Everyone started screaming at once. Kids were running in every direction, their parents sprinting across the playground to save them from the monster in their midst. Teachers were shouting, trying to get everyone to calm down, but nobody was listening. As far as the pupils of Oakwood Primary School were concerned, my dad was a big green monster who was going to eat them all for breakfast.

I remember standing there in the middle of the playground, tears rolling down my face whilst I tried to work out why Dad looked so strange.

It turned out to be an allergic reaction to the wheatgrass shake that he’d drunk for breakfast, the chlorophyll inside the drink turning my dad’s skin bright green. That’s what Mum told me, but the kids from school still reckoned my dad was some kind of monster. Some of them even started calling me ‘Son of Shrek’ and that’s the nickname that’s stuck for most of junior school.

I suppose I can’t really blame my dad for an allergic reaction, but ever since then he always seems to find a new way to embarrass me.

Like on school sports day, when he took part in the dad’s sack race and got himself disqualified for cheating. As soon as the whistle went to start the race, Dad started bouncing – his bounding leaps taking him the length of the track in six seconds flat, whilst the rest of the dads were still tangled up in their sacks near the start line. Dad bounced so far he actually ended up in the school car park, but by the time he got back to the field our head teacher had given first prize to Amba’s dad instead.
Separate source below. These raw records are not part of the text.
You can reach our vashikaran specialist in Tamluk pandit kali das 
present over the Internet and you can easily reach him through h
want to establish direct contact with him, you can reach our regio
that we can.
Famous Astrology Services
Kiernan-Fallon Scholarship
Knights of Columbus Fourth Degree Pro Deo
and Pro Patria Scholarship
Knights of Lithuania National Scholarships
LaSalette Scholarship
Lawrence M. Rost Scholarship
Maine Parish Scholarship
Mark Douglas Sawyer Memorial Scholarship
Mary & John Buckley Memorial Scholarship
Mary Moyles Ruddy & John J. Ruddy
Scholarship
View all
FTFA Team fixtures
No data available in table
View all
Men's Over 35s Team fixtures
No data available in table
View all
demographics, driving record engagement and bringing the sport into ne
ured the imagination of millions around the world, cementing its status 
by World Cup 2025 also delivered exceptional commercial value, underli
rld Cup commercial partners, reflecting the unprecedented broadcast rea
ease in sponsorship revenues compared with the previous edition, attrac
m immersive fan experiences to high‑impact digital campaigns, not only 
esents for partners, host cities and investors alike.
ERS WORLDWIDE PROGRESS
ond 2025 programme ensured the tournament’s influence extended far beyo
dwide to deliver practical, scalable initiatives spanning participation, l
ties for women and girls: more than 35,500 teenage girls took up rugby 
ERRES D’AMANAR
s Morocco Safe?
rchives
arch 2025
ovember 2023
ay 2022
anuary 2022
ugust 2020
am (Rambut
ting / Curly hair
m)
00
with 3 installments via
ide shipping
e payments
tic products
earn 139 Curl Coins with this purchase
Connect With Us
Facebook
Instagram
Mr Ronson reckoned my dad must’ve been hiding a pogo stick inside his sack to be able to jump like that and told him he should be ashamed of himself for cheating in front of the children. After that, I made sure I came last in the obstacle race. I didn’t want anyone to think I was a cheat as well.

Then there was the time Dad joined the PTA and was put in charge of sorting out the toy stall for the summer fete. There was a huge pile of donations in the school hall and Dad was supposed to go through these to get rid of any broken toys and games. However, when I turned up with the rest of the Key Stage Two volunteers to bring out the trestle tables, we discovered my dad had spent the whole morning building a giant spaceship out of Lego.

It looked like some kind of intergalactic Kinder Surprise, the dome of the egg-shaped spaceship more than two metres tall. There must’ve been a million Lego bricks in that thing. I don’t even know where Dad got them all from, let alone how he had time to build it in the time it took for the bouncy castle to inflate.

At first my friends were really impressed, but when Dad tried to move his model spaceship outside, it started to roll out of control, taking out the soft drinks stall, the chocolate tombola and the second-hand uniform stand, before it bounced off the bouncy castle and exploded in a shower of Lego bricks. The St John Ambulance treated six teachers for minor injuries and then everyone blamed me when the summer fete was cancelled.

I thought this school concert was my chance to put all the teasing behind me at last. I never felt like I fitted in, but since I started at Gym Stars at least I feel like I’m good at something. I remember the ‘ooohhs’ and ‘aaahhs’ from the audience as I raced through my routine, every twist, roll and somersault I made a perfect ten.

Then Dad had to jump on stage and ruin it all again.